15.10.08

De peruca no Japão

Acredito que uma cobertura de Copa do Mundo deva ser o sonho de qualquer jornalista esportivo.
O Brasil fazia sua estréia na Copa do Mundo do Japão exatamente contra os donos da casa e eu era um dos poucos repórteres atrás de uma das metas, exatamente na frente da torcida brasileira.
Só o fato de estar ali já me deixava realizado.
Nem mesmo a peruca colorida que eu era obrigado a vestir me faria reclamar.
Sim, caro leitores. Tínhamos que usar umas perucas coloridas.
Segundo os japoneses, foi a forma encontrada para nos diferirmos dos demais profissionais que ficavam dentro de campo.
Achei ridículo, mas não contestei.
Enquanto o jogo não começava, consegui identificar um pequeno grupo nas arquibancadas vestindo a camisa do Grêmio. Eram aproximadamente 15 torcedores, todos com as cores e as bandeiras do Grêmio.
Impressionante como a força de uma nação consegue romper as fronteiras da distância, pensei comigo mesmo.
Até no Japão a galera gremista se fazia presente e isso me encheu de orgulho.
Mas minhas atenções deveriam estar voltadas para dentro de campo.
O Brasil fez 1 a 0 e jogava bem no primeiro tempo. Pelo menos nos primeiros 15 minutos.
Para surpresa de todos, o Japão não só empatou como virou a partida para 2 a 1.
Ficamos atônitos: jogadores, repórteres e torcida.
A festa era dos japoneses e tudo isso só no primeiro tempo.
No intervalo, toda uma infra-estrutura para satisfazer as necessidades dos jornalistas.
Não só uma infra-estrutura tecnológica para a realização das matérias como também uma infra-estrutura gastronômica. Uma sala gigantesca com sanduíches e refrigerantes à disposição e gratuitos.
O túnel de acesso ao gramado do estádio Nacional de Tóquio passava exatamente ao lado desta sala.
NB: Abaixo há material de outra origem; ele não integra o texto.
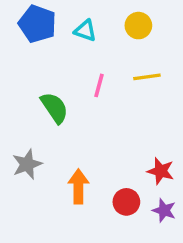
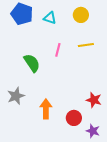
purple star: (164, 210) -> (93, 131), moved

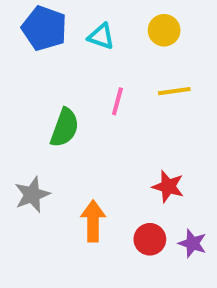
green semicircle: (32, 63) -> (65, 128), turned 54
red star: (94, 100) -> (168, 187), moved
purple star: (93, 131) -> (192, 243), moved

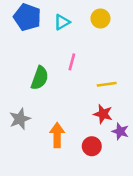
cyan triangle: (101, 36) -> (62, 22), turned -49
yellow line: (174, 91) -> (107, 84), moved
purple star: (192, 243) -> (120, 131), moved

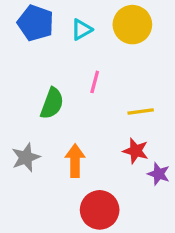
yellow circle: (100, 18) -> (132, 25), size x1.5
orange arrow: (57, 135) -> (75, 161), moved
red circle: (92, 146) -> (100, 210), moved, size x1.5

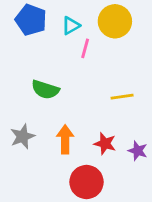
pink line: (95, 82) -> (85, 48), moved
green semicircle: (52, 103) -> (45, 90), turned 88
red star: (136, 151) -> (105, 144), moved

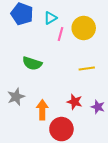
yellow circle: (115, 21) -> (84, 28), moved
orange arrow: (65, 139) -> (42, 110), moved

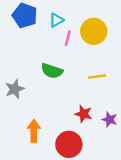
green semicircle: (32, 63) -> (52, 71), moved
gray star: (16, 97) -> (15, 89), moved
orange arrow: (42, 110) -> (34, 131), moved

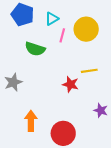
green semicircle: (52, 71) -> (35, 49), moved
red star: (84, 114) -> (70, 84), moved

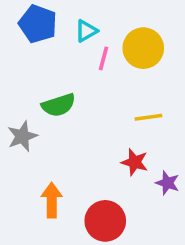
green semicircle: (35, 49) -> (59, 105), moved, turned -36
red star: (70, 84) -> (135, 162), moved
Assim tínhamos o visual da movimentação dos atletas e da comissão técnica do Brasil.
Foi aparecer o Dunga para todos os jornalistas correrem em direção dele em busca de uma entrevista antes do início da segunda etapa.
Ele estava confiante na virada brasileira. E confesso que eu também acreditava.
Mas iniciado o segundo tempo, não demorou muito para o desânimo tomar conta.
O Brasil jogava mal e não conseguia levar perigo.
Foi assim até o final e quando o árbitro apitou o término da partida, os torcedores japoneses explodiram em festa.
Fiquei chateado com o resultado, mas ainda tínhamos dois jogos pela frente e poderíamos reverter a situação em busca da classificação.

Só espero continuar tendo sonhos como esse até a grande final, no estádio de Yokohama.